Stored data
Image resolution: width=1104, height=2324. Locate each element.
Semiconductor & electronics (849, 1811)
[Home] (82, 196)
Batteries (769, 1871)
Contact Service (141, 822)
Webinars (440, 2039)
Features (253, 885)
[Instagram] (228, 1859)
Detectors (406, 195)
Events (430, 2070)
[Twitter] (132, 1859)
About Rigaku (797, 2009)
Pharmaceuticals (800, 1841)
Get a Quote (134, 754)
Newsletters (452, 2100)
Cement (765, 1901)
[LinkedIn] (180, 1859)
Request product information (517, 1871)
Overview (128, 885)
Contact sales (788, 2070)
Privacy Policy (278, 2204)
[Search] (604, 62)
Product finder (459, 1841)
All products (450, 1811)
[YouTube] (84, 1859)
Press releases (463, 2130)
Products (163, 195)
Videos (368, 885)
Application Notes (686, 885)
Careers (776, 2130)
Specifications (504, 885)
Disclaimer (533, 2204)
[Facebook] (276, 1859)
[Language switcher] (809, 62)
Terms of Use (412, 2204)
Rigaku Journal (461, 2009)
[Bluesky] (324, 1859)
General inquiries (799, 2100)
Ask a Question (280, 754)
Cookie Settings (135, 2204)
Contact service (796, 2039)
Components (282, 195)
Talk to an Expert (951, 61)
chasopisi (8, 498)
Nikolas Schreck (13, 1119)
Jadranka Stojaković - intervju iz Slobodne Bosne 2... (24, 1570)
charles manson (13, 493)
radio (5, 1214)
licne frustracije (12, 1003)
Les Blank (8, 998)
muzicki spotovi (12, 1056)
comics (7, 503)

HOW TO COMPLETE THIS TASK ->
Each line in the entries above that includes the string "Contact" should be extracted.

SOLVED EXERCISE ->
Contact Service (141, 822)
Contact sales (788, 2070)
Contact service (796, 2039)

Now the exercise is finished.